Filing your 2020 tax return at the right time is quite important this year because if you do so, you could get a bigger stimulus check. The Senate is likely to pass President Joe Biden’s $1.9 trillion COVID-19 relief package, which would give eligible Americans stimulus check payments of $1,400 as the maximum amount.

Until now, the eligibility criteria are the same as the first two checks—individuals with up to $75,000 as adjusted gross income and married couples filing jointly with up to $150,000 as adjusted gross income will get the full stimulus check amount. However, these details may change as the Senate discusses the bill. Irrespective, filing your tax return before or after the relief package is passed may affect the size of your stimulus check.

When you should file early

You should file your 2020 tax return before the new relief package is passed if your income dropped between 2019 and 2020, or you had a baby or brought another child or dependent into your household. In any such situation, you could claim any previous stimulus payments owed on your account as a recovery rebate credit and ensure you have the latest information on file for the new round of stimulus checks.
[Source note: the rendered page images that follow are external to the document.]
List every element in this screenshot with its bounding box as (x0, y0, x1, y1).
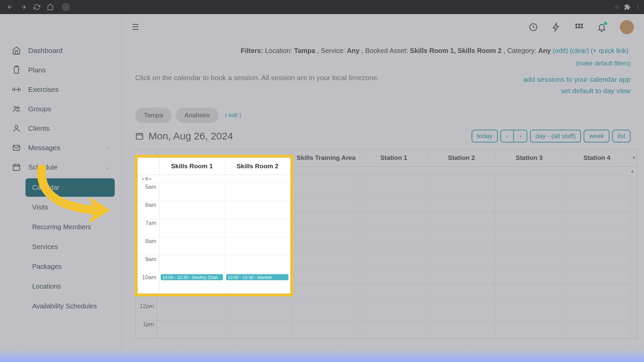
calendar-cell[interactable] (495, 302, 563, 320)
calendar-cell[interactable] (292, 284, 360, 302)
forward-icon[interactable] (20, 4, 27, 10)
sidebar-sub-packages[interactable]: Packages (25, 257, 115, 276)
calendar-cell[interactable] (292, 266, 360, 284)
lightning-icon[interactable] (551, 22, 561, 32)
menu-dots-icon[interactable]: ⋮ (635, 4, 641, 10)
sidebar-sub-recurring[interactable]: Recurring Members (25, 218, 115, 236)
sidebar-label: Dashboard (28, 47, 63, 55)
calendar-cell[interactable] (428, 230, 495, 248)
calendar-row[interactable]: 1pm (136, 320, 637, 339)
calendar-cell[interactable] (428, 266, 495, 284)
calendar-cell[interactable] (428, 284, 495, 302)
calendar-cell[interactable] (495, 230, 563, 248)
calendar-cell[interactable] (563, 302, 631, 320)
sidebar-item-plans[interactable]: Plans (0, 60, 121, 80)
sidebar-label: Clients (28, 124, 50, 132)
calendar-cell[interactable] (563, 320, 631, 338)
calendar-cell[interactable] (360, 212, 428, 230)
svg-point-3 (15, 125, 18, 128)
calendar-cell[interactable] (563, 248, 631, 266)
calendar-cell[interactable] (428, 212, 495, 230)
calendar-cell[interactable] (428, 248, 495, 266)
calendar-cell[interactable] (360, 176, 428, 193)
week-button[interactable]: week (584, 130, 609, 142)
avatar[interactable] (620, 20, 634, 34)
calendar-row[interactable]: 12pm (136, 302, 637, 320)
sidebar-item-schedule[interactable]: Schedule ⌄ (0, 158, 121, 177)
today-button[interactable]: today (472, 130, 498, 142)
sidebar-sub-locations[interactable]: Locations (25, 277, 115, 296)
topbar: ☰ (122, 14, 644, 40)
home-icon[interactable] (47, 4, 54, 10)
calendar-cell[interactable] (495, 284, 563, 302)
filters-clear-link[interactable]: (clear) (570, 47, 589, 54)
location-tab-tampa[interactable]: Tampa (135, 108, 172, 123)
calendar-cell[interactable] (495, 194, 563, 212)
extensions-icon[interactable] (624, 4, 631, 10)
sidebar-item-groups[interactable]: Groups (0, 99, 121, 119)
reload-icon[interactable] (34, 4, 40, 10)
apps-grid-icon[interactable] (574, 22, 584, 32)
column-header: Station 3 (495, 149, 563, 166)
add-sessions-link[interactable]: add sessions to your calendar app (523, 74, 631, 85)
location-tab-anaheim[interactable]: Anaheim (176, 108, 218, 123)
clock-icon[interactable] (529, 22, 538, 32)
calendar-cell[interactable] (563, 194, 631, 212)
calendar-cell[interactable] (292, 212, 360, 230)
calendar-cell[interactable] (157, 302, 225, 320)
calendar-cell[interactable] (292, 230, 360, 248)
calendar-cell[interactable] (563, 212, 631, 230)
calendar-cell[interactable] (360, 320, 428, 338)
calendar-cell[interactable] (428, 194, 495, 212)
calendar-cell[interactable] (563, 176, 631, 193)
sidebar-sub-services[interactable]: Services (25, 238, 115, 256)
calendar-cell[interactable] (428, 320, 495, 338)
bell-icon[interactable] (597, 22, 606, 32)
calendar-cell[interactable] (360, 230, 428, 248)
location-tabs-edit[interactable]: ( edit ) (225, 112, 241, 119)
filter-asset-label: , Booked Asset: (362, 47, 408, 54)
filters-quick-link[interactable]: (+ quick link) (591, 47, 629, 54)
calendar-cell[interactable] (157, 320, 225, 338)
list-button[interactable]: list (612, 130, 631, 142)
set-default-link[interactable]: set default to day view (523, 85, 631, 97)
calendar-cell[interactable] (563, 230, 631, 248)
calendar-cell[interactable] (292, 320, 360, 338)
calendar-cell[interactable] (495, 320, 563, 338)
sidebar-sub-availability[interactable]: Availability Schedules (25, 297, 115, 315)
sidebar-item-messages[interactable]: Messages › (0, 138, 121, 158)
calendar-cell[interactable] (495, 248, 563, 266)
calendar-cell[interactable] (563, 266, 631, 284)
calendar-cell[interactable] (360, 194, 428, 212)
calendar-cell[interactable] (360, 266, 428, 284)
calendar-cell[interactable] (495, 212, 563, 230)
calendar-cell[interactable] (495, 176, 563, 193)
prev-arrow-button[interactable]: ‹ (500, 130, 514, 142)
calendar-cell[interactable] (428, 176, 495, 193)
calendar-cell[interactable] (428, 302, 495, 320)
make-default-link[interactable]: (make default filters) (122, 58, 644, 69)
next-arrow-button[interactable]: › (514, 130, 527, 142)
sidebar-item-clients[interactable]: Clients (0, 119, 121, 138)
sidebar-item-exercises[interactable]: Exercises (0, 80, 121, 99)
back-icon[interactable] (7, 4, 13, 10)
calendar-cell[interactable] (292, 302, 360, 320)
star-icon[interactable]: ☆ (614, 4, 619, 10)
hamburger-icon[interactable]: ☰ (132, 22, 139, 32)
calendar-cell[interactable] (292, 248, 360, 266)
calendar-cell[interactable] (360, 248, 428, 266)
scroll-up-icon[interactable]: ▲ (630, 169, 634, 173)
calendar-cell[interactable] (360, 284, 428, 302)
calendar-cell[interactable] (225, 302, 292, 320)
day-all-button[interactable]: day - (all staff) (530, 130, 581, 142)
calendar-cell[interactable] (360, 302, 428, 320)
calendar-cell[interactable] (292, 194, 360, 212)
calendar-cell[interactable] (225, 320, 292, 338)
sidebar-sub-visits[interactable]: Visits (25, 198, 115, 217)
sidebar-item-dashboard[interactable]: Dashboard (0, 41, 121, 60)
calendar-cell[interactable] (563, 284, 631, 302)
calendar-cell[interactable] (292, 176, 360, 193)
filters-edit-link[interactable]: (edit) (553, 47, 568, 54)
calendar-cell[interactable] (495, 266, 563, 284)
sidebar-sub-calendar[interactable]: Calendar (25, 178, 115, 197)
This could reduce the amount you owe or lead to a larger tax refund.

If you recently moved or changed your bank accounts, file your tax return now so that the IRS doesn’t send the payments to the bank account or address to which the previous stimulus payments were sent.
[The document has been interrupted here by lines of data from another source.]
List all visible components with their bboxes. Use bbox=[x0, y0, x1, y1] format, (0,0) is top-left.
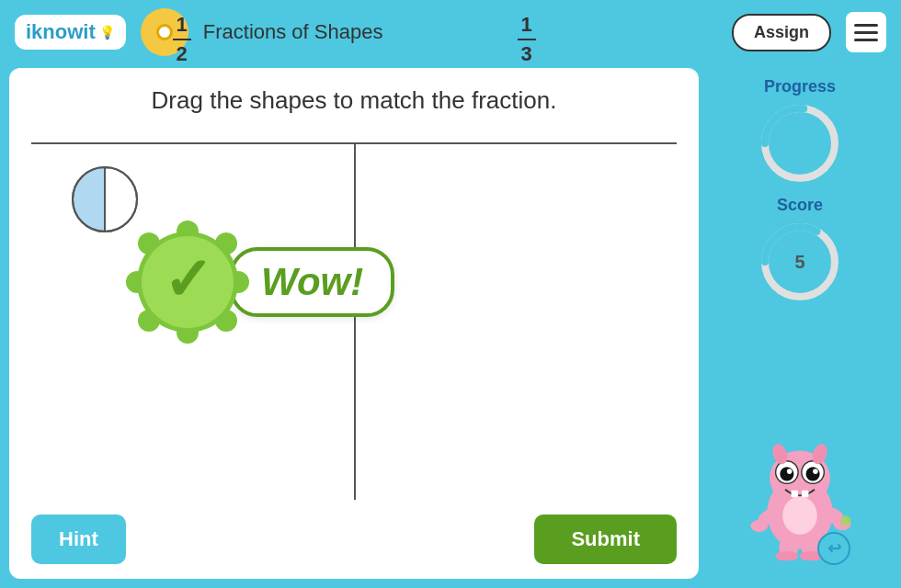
menu-line-3 bbox=[854, 39, 878, 41]
svg-point-22 bbox=[806, 467, 820, 481]
fraction-1-line bbox=[173, 39, 191, 40]
fraction-1-col: 1 2 bbox=[9, 13, 354, 66]
progress-value: 4/15 bbox=[783, 134, 815, 153]
score-circle: 5 bbox=[758, 220, 841, 303]
menu-button[interactable] bbox=[846, 12, 886, 52]
score-value: 5 bbox=[794, 252, 804, 273]
svg-point-33 bbox=[750, 520, 768, 532]
progress-section: Progress 4/15 bbox=[758, 77, 841, 185]
assign-button[interactable]: Assign bbox=[732, 14, 831, 51]
svg-rect-27 bbox=[792, 491, 799, 498]
score-title: Score bbox=[777, 196, 823, 215]
svg-point-24 bbox=[813, 469, 818, 474]
fraction-headers: 1 2 1 3 bbox=[9, 13, 699, 66]
fraction-2-col: 1 3 bbox=[354, 13, 699, 66]
svg-point-23 bbox=[787, 469, 793, 474]
progress-title: Progress bbox=[764, 77, 836, 96]
menu-line-1 bbox=[854, 24, 878, 27]
fraction-1-denominator: 2 bbox=[176, 42, 187, 66]
fraction-2-denominator: 3 bbox=[520, 42, 531, 66]
wow-text-box: Wow! bbox=[230, 247, 394, 317]
fraction-2-numerator: 1 bbox=[520, 13, 531, 37]
fraction-1-numerator: 1 bbox=[176, 13, 187, 37]
svg-point-21 bbox=[780, 467, 793, 481]
main-content: Drag the shapes to match the fraction. 1… bbox=[0, 64, 901, 588]
svg-point-40 bbox=[782, 496, 817, 534]
fraction-2: 1 3 bbox=[518, 13, 536, 66]
svg-rect-28 bbox=[802, 491, 809, 498]
wow-overlay: ✓ Wow! bbox=[123, 218, 394, 346]
back-arrow-icon: ↩ bbox=[827, 538, 841, 559]
hint-button[interactable]: Hint bbox=[31, 514, 126, 564]
menu-line-2 bbox=[854, 31, 878, 34]
fraction-table: ✓ Wow! bbox=[31, 142, 677, 500]
progress-circle: 4/15 bbox=[758, 102, 841, 185]
submit-button[interactable]: Submit bbox=[534, 514, 677, 564]
wow-label: Wow! bbox=[261, 260, 363, 303]
fraction-1: 1 2 bbox=[173, 13, 191, 66]
fraction-2-line bbox=[518, 39, 536, 40]
svg-point-35 bbox=[840, 515, 850, 526]
instruction-text: Drag the shapes to match the fraction. bbox=[31, 86, 677, 115]
bottom-buttons: Hint Submit bbox=[31, 514, 677, 564]
svg-text:✓: ✓ bbox=[163, 246, 212, 313]
score-section: Score 5 bbox=[758, 196, 841, 303]
monster-area: ↩ bbox=[740, 314, 860, 579]
check-badge: ✓ bbox=[123, 218, 252, 346]
scalloped-badge-svg: ✓ bbox=[123, 218, 252, 346]
left-panel: Drag the shapes to match the fraction. 1… bbox=[9, 68, 699, 579]
back-arrow-button[interactable]: ↩ bbox=[817, 532, 850, 565]
right-panel: Progress 4/15 Score 5 bbox=[708, 68, 892, 579]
When you should wait to file

You may want to hold off on filing your tax return until the latest relief package is passed if you made more money in 2020. This way, the payment will be calculated using your 2019 income information. If you belong to this category, you may want to calculate your 2020 adjusted gross income and compare it to the guidelines in the new stimulus bill proposal.

Time your tax-filing well to make the most of the latest relief package.